Scrutinizer · December 22, 2009, 7:38pm

Alternatively:

sed ':a;N;s/[ \t]*\\\n[ \t]*//;ba' /etc/sudoers|sed -n 's/^Host_Alias.*=//;s/,/\n/gp'|sort -u

CDM · December 22, 2009, 7:42pm

This doesn't filter out all the non Host_Alias entries in the file (sorry, that's me not stating the problem correctly again).

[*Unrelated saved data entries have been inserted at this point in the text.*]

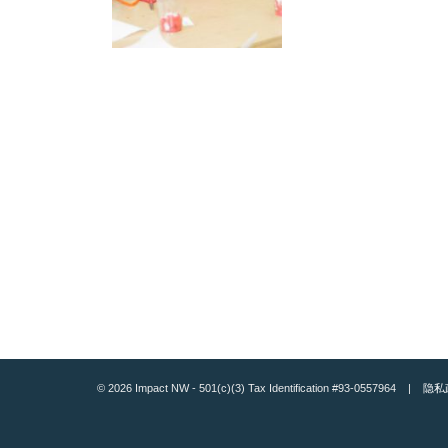
© 2026 Impact NW - 501(c)(3) Tax Identification #93-0557964 |
隐私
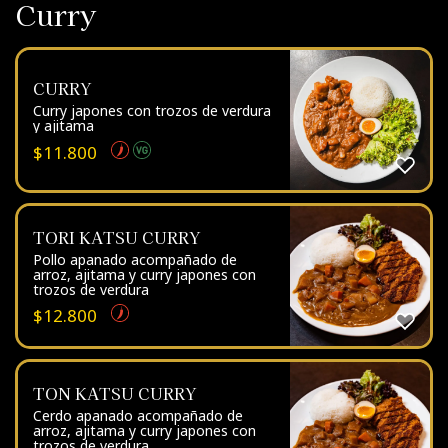
Curry
CURRY
Curry japones con trozos de verdura
y ajitama
$
11.800
TORI KATSU CURRY
Pollo apanado acompañado de
arroz, ajitama y curry japones con
trozos de verdura
$
12.800
TON KATSU CURRY
Cerdo apanado acompañado de
arroz, ajitama y curry japones con
trozos de verdura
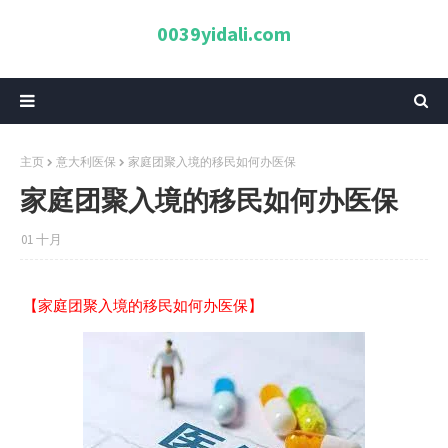
0039yidali.com
主页
意大利医保
家庭团聚入境的移民如何办医保
家庭团聚入境的移民如何办医保
01 十月
【家庭团聚入境的移民如何办医保】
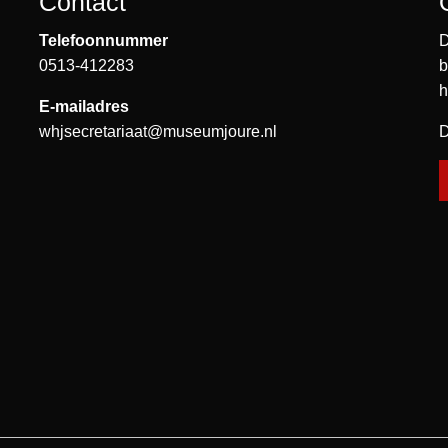
Contact
Telefoonnummer
D
0513-412283
b
h
E-mailadres
whjsecretariaat@museumjoure.nl
D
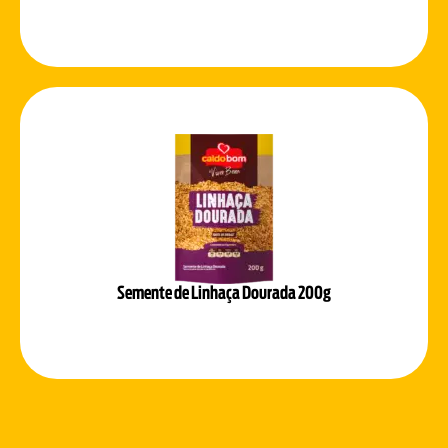
Semente de Linhaça Dourada 200g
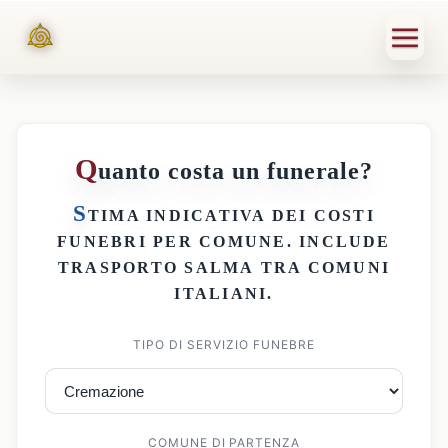
Q
uanto costa un funerale?
S
TIMA INDICATIVA DEI
COSTI
FUNEBRI PER COMUNE
. INCLUDE
TRASPORTO SALMA
TRA COMUNI
ITALIANI.
TIPO DI SERVIZIO FUNEBRE
COMUNE DI PARTENZA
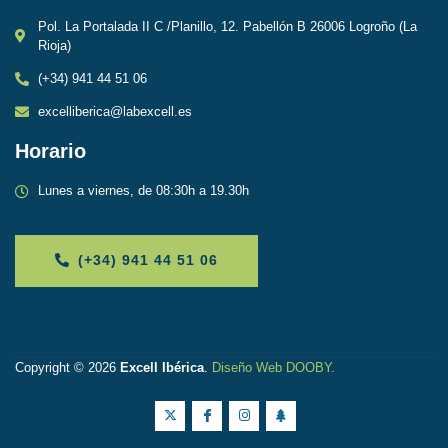
Pol. La Portalada II C /Planillo, 12. Pabellón B 26006 Logroño (La
Rioja)
(+34) 941 44 51 06
excelliberica@labexcell.es
Horario
Lunes a viernes, de 08:30h a 19.30h
(+34) 941 44 51 06
Copyright © 2026
Excell Ibérica
.
Diseño Web DOOBY
.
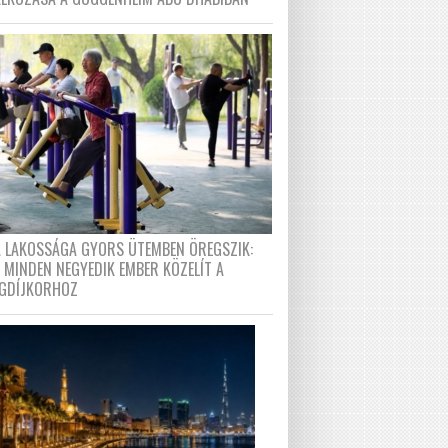
A LAKOSSÁGA GYORS ÜTEMBEN ÖREGSZIK:
 MINDEN NEGYEDIK EMBER KÖZELÍT A
GDÍJKORHOZ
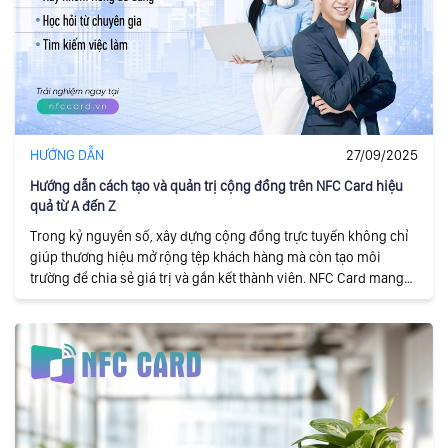
HƯỚNG DẪN
27/09/2025
Hướng dẫn cách tạo và quản trị cộng đồng trên NFC Card hiệu
quả từ A đến Z
Trong kỷ nguyên số, xây dựng cộng đồng trực tuyến không chỉ
giúp thương hiệu mở rộng tệp khách hàng mà còn tạo môi
trường để chia sẻ giá trị và gắn kết thành viên. NFC Card mang
đến giải pháp toàn diện, cho phép cá nhân và doanh nghiệp dễ
dàng tạo, quản trị và phát triển cộng đồng trực tuyến một cách
hiệu quả và chuyên nghiệp.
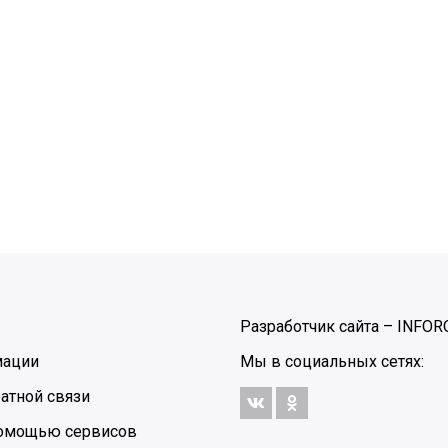
Разработчик сайта –
INFOR
мации
Мы в социальных сетях:
атной связи
 помощью сервисов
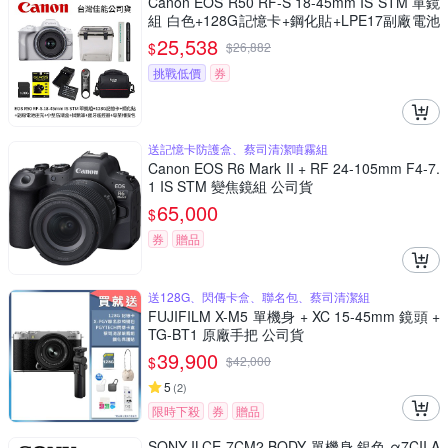
Canon EOS R50 RF-S 18-45mm IS STM 單鏡
組 白色+128G記憶卡+鋼化貼+LPE17副廠電池
座充+小型防潮盒+SL-1拭鏡筆+藍牙遙控器+專
25,538
$
$
26,882
業相機包(公司貨)
挑戰低價
券
送記憶卡防護盒、蔡司清潔噴霧組
Canon EOS R6 Mark II + RF 24-105mm F4-7.
1 IS STM 變焦鏡組 公司貨
65,000
$
券
贈品
送128G、閃傳卡盒、聯名包、蔡司清潔組
FUJIFILM X-M5 單機身 + XC 15-45mm 鏡頭 +
TG-BT1 原廠手把 公司貨
39,900
$
$
42,000
5
(
2
)
限時下殺
券
贈品
SONY ILCE-7CM2 BODY 單機身 銀色 α7CII A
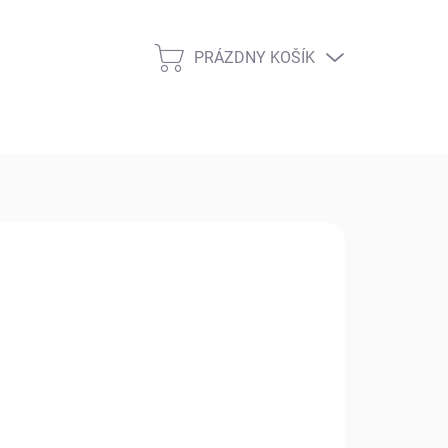
PRÁZDNY KOŠÍK
NÁKUPNÝ
KOŠÍK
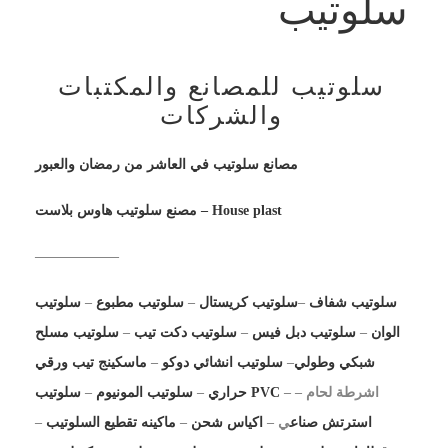
سلوتيب
سلوتيب للمصانع والمكتبات
والشركات
مصانع سلوتيب في العاشر من رمضان والعبور
مصنع سلوتيب هاوس بلاست – House plast
——————
سلوتيب شفاف
–
سلوتيب كريستال
–
سلوتيب مطبوع
–
سلوتيب
الوان
–
سلوتيب دبل فيس
–
سلوتيب دكت تيب
–
سلوتيب مسلح
شبكي وطولي
–
سلوتيب انشائي دوكو
–
ماسكينج تيب ورقي
– اشرطة لحام –
سلوتيب PVC
حراري
–
سلوتيب المونيوم
–
استرتش صناع
ي –
اكياس شحن
–
ماكينه تقطيع السلوتيب
–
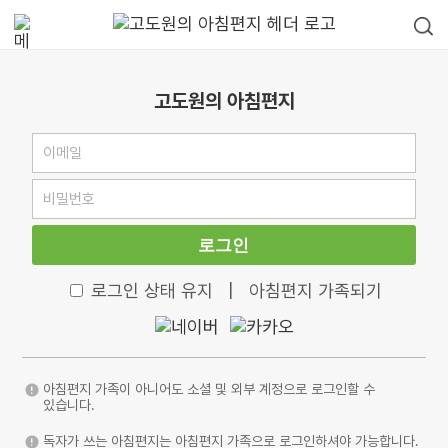
고도원의 아침편지
로그인
로그인 상태 유지
|
아침편지 가족되기
아침편지 가족이 아니어도 소셜 및 외부 계정으로 로그인할 수
있습니다.
독자가 쓰는 아침편지는 아침편지 가족으로 로그인하셔야 가능합니다.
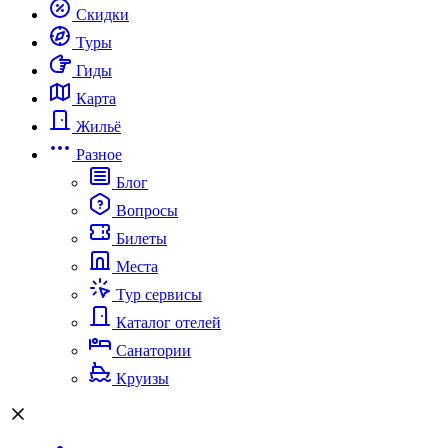
Скидки
Туры
Гиды
Карта
Жильё
Разное
Блог
Вопросы
Билеты
Места
Тур сервисы
Каталог отелей
Санатории
Круизы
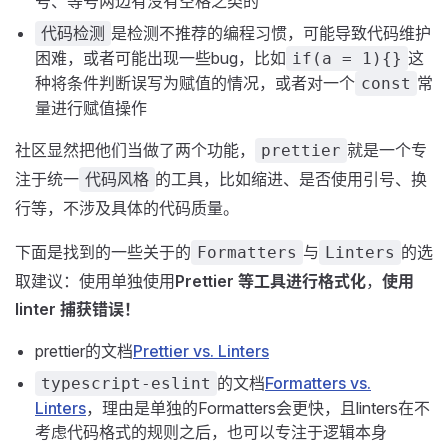
号、等号两边有没有空格之类的
是检测不推荐的编程习惯，可能导致代码维护
代码检测
困难，或者可能出现一些bug，比如
这
if(a = 1){}
种将条件判断误写为赋值的情况，或者对一个
常
const
量进行赋值操作
社区显然把他们当做了两个功能，
就是一个专
prettier
注于统一
的工具，比如缩进、是否使用引号、换
代码风格
行等，不涉及具体的代码质量。
下面是找到的一些关于的
与
的选
Formatters
Linters
取建议：使用单独使用
Prettier 等工具进行格式化
，
使用
linter 捕获错误！
prettier的文档
Prettier vs. Linters
的文档
Formatters vs.
typescript-eslint
Linters
，理由是单独的Formatters会更快，且linters在不
考虑代码格式的规则之后，也可以专注于逻辑本身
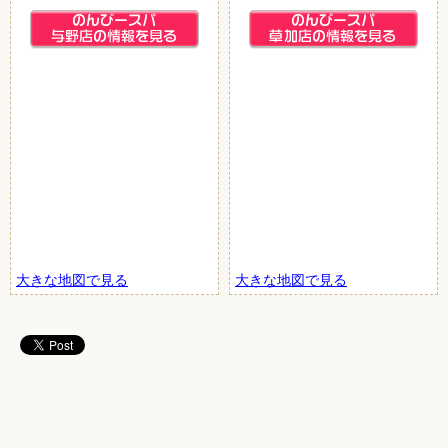
大きな地図で見る
大きな地図で見る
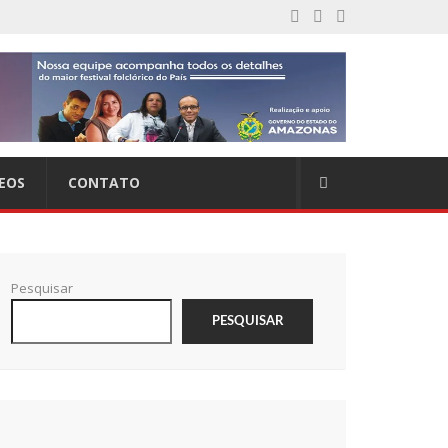
EOS
CONTATO
Pesquisar
PESQUISAR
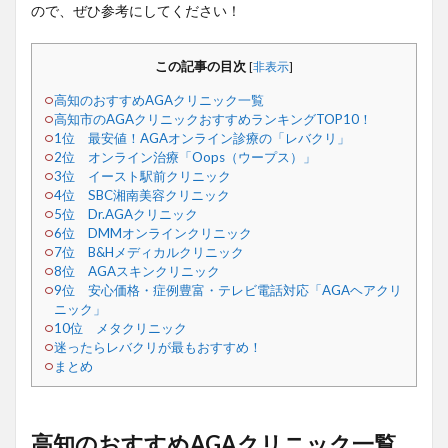
ので、ぜひ参考にしてください！
この記事の目次
[
非表示
]
高知のおすすめAGAクリニック一覧
高知市のAGAクリニックおすすめランキングTOP10！
1位 最安値！AGAオンライン診療の「レバクリ」
2位 オンライン治療「Oops（ウープス）」
3位 イースト駅前クリニック
4位 SBC湘南美容クリニック
5位 Dr.AGAクリニック
6位 DMMオンラインクリニック
7位 B&Hメディカルクリニック
8位 AGAスキンクリニック
9位 安心価格・症例豊富・テレビ電話対応「AGAヘアクリ
ニック」
10位 メタクリニック
迷ったらレバクリが最もおすすめ！
まとめ
高知のおすすめAGAクリニック一覧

What's the significance of the -n and the p after the g?

CDM

Scrutinizer · December 22, 2009, 7:49pm

How about this?

sed ':a;N;s/[ \t]*\\\n[ \t]*//;ba' /etc/sudoers|sed -n '/^Host_Alias/{s/.*=//;s/,/\n/gp}'|sort -u

-n means do not print pattern space automatically
p means print the pattern space

CDM · December 22, 2009, 8:02pm

scrutinizer:

How about this?
sed ':a;N;s/[ \t]*\\\n[ \t]*//;ba' /etc/sudoers|sed -n '/^Host_Alias/{s/.*=//;s/,/\n/gp}'|sort -u
-n means do not print pattern space automatically
p means print the pattern space

Hmmm. OK, this works fine (but, again, only if I use gsed) but it does not capture entries that have only a single host listed like this:

Host_ALias ALIAA8=host12

I suspect because of the assumption of a comma being present on the line?

CDM

Scrutinizer · December 22, 2009, 8:46pm

I can do this:

sed ':a;N;s/[ \t]*\\\n[ \t]*//;ba' /etc/sudoers |
sed '/^Host_Alias/!d;{s/.*=//;s/,/\n/g;s/$/\n/p}'|sort -u

But that does not make it any easier and it prints a blank line

Or this:

awk -F '[, \t \\\]*' '/Host_Alias/,!/\\/{sub(/^Host_Alias.*=/,"");print}' /etc/sudoers |
grep -o '\w\+' |sort -u

But I don't see how this is an improvement really on what you created yourself (yawn).